9/14/2012 01:00:00 PM
Kerry Heffernan On Top Chef Masters, Restaurant Wish List
You worked in the South of France, baking croissants, as one of your first food moves. Where are your favorites these days?
I love what Francois Payard is doing. I am also very excited to see Eric Kayser, I want to see his stuff. I haven’t been but I’m looking forward to trying it.
After, you traveled throughout Europe. What country’s cuisine do you think informs your cooking the most?
There’s no question that France has always been the strongest influence because we grew up with French cooking around the table. Literally, as kids...my parents were very into it. I took a lot from it there and traveling to France when I was 17 on bike had a very big impact on my life. The technique. The way the French always take great care and put importance in the care of the basic ingredients.
Right now, you do a variety of things including consulting for 15 Central Park West, the home of some of the names that make newspaper headlines (Lloyd Blankfein) and front big budget movies (Denzel Washington)...
I designed, consulted and built the restaurant...it is a very unique thing, and a new thing, to have a private restaurant in the building as an amenity. A restaurant that is only for the residents and their guests.
We do offer room service and a lot of the people offer service to their rooms. What’s amazing is how nice and warm and welcoming people are. People like Sandy Weill [the former chairman and chief executive of Citibank] and Jeff Gordon. Jeff Gordon is a huge food and wine guy. You know who he is? He’s a race car driver and I’m really into high performance cars and those types of things.
Are they more comfort food guys or health food fanatics? Is it a challenging environment?
Everyone is just super relaxed and very normal. You wouldn’t know the order of a Denzel Washington from anyone else. Sting is a vegetarian, so there’s that to consider.
We hear that you’re working on a cookbook. Tell us a little about that?
I’m actually doing research today in Sag Harbor. It’s mainly a look at twelve months here. We caught striped bass today. I have growing in my garden some figs, yellow peppers are ripening up...it’s really about what you can harvest and what you can access.

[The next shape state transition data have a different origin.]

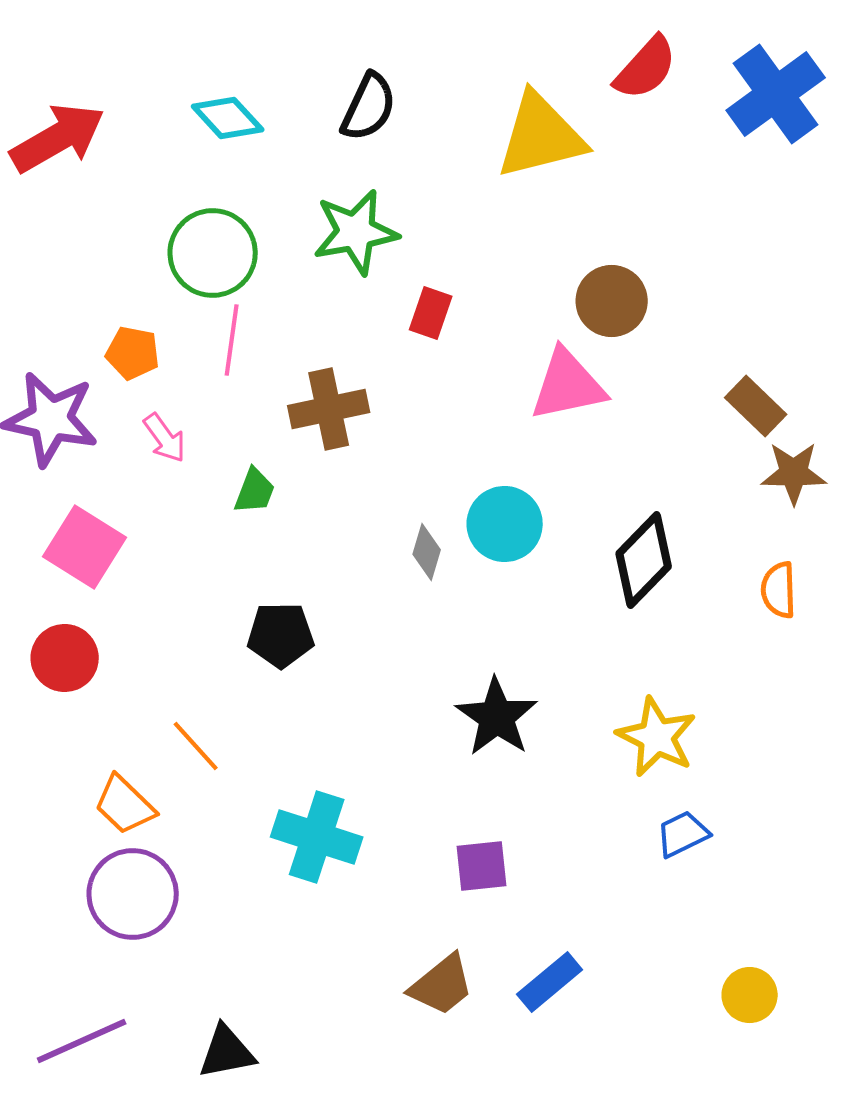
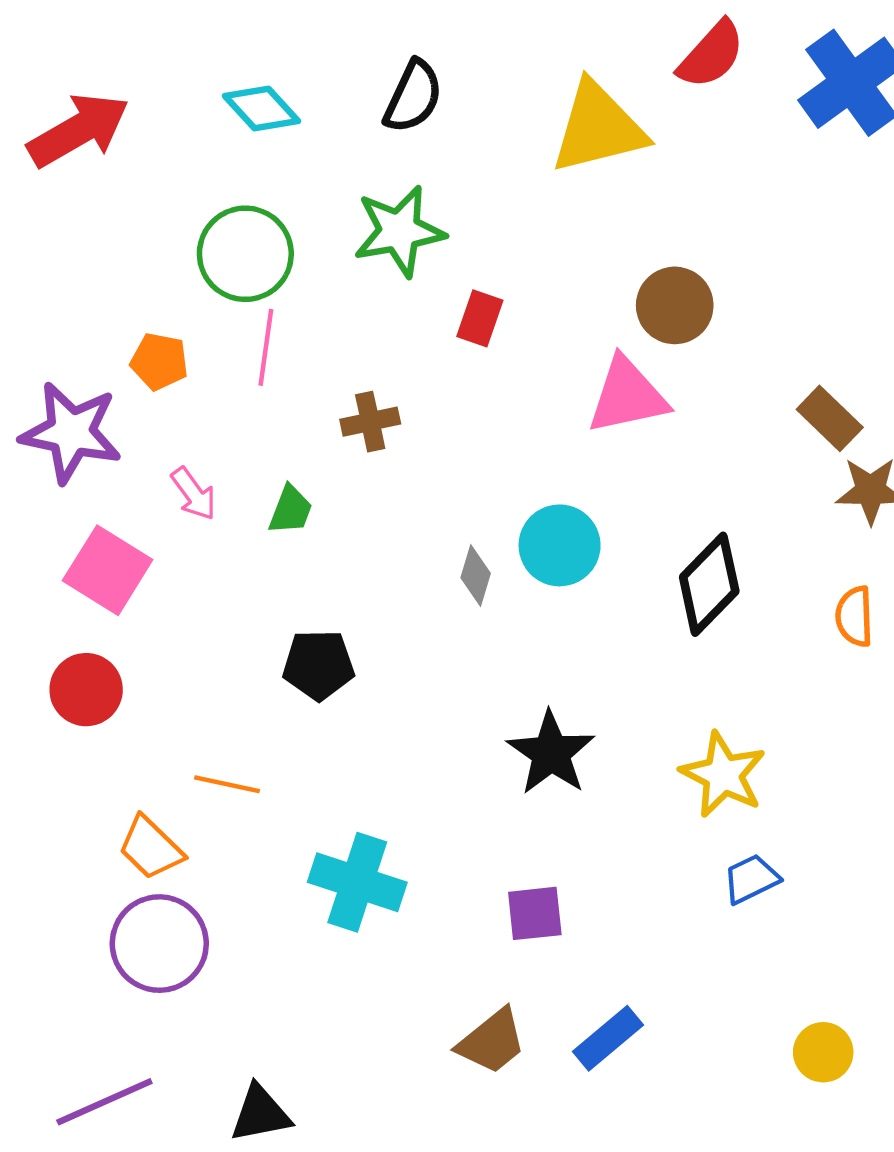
brown cross: (329, 409) -> (370, 422), size x0.7
pink arrow: (165, 438) -> (194, 494), moved
orange line: (196, 746) -> (227, 784), turned -36

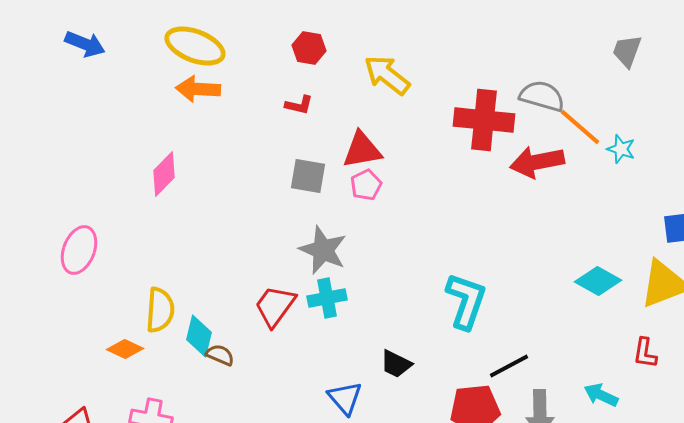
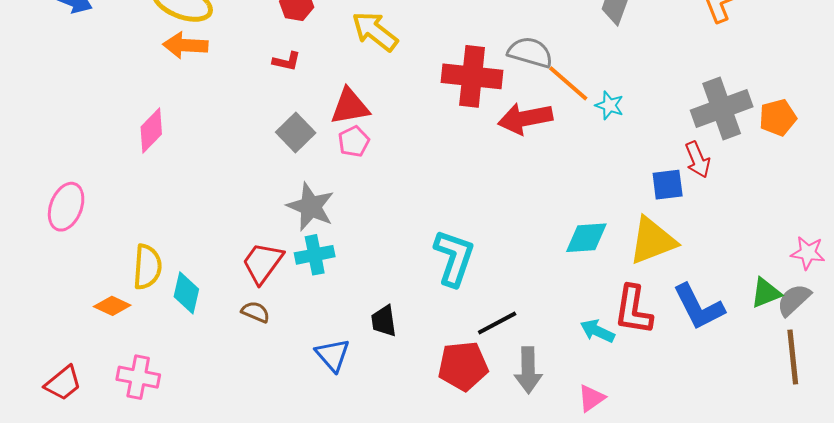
gray square: (308, 176) -> (296, 133), turned 36
cyan diamond: (598, 281) -> (586, 238), turned -33
red L-shape: (645, 353) -> (633, 310), size x1.6
brown semicircle: (220, 355) -> (256, 312), moved
black trapezoid: (396, 364) -> (384, 321), turned 56
cyan arrow: (601, 395) -> (597, 331), moved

Now, obviously a book like that will write itself in July and August. The interesting thing is to see what’s available November, March...even April. And actually, you see that some of the fish out here is better in the winter.
You are currently on Top Chef Masters. How did you make the decision to join this season’s cast of cheftestants?
When they asked me, I asked some people I know who had done it. Most notable Floyd Cardoz - because he’s a good friend and colleague - and Jonathan Waxman. Both had great advice about how challenging it would be and how worthwhile it would be and in the end, what a great experience it would be. And all those things were correct.
The competition seems fairly friendly. Do you have a favorite cheftestant?
I knew Patricia [Yeo] and Missy [Robbins] very well from New York and was of course very sad to see Missy not even really get to begin the competition...everyone has really strong restaurant backgrounds and we became pretty good friends right away.
Has being on the show changed your cooking?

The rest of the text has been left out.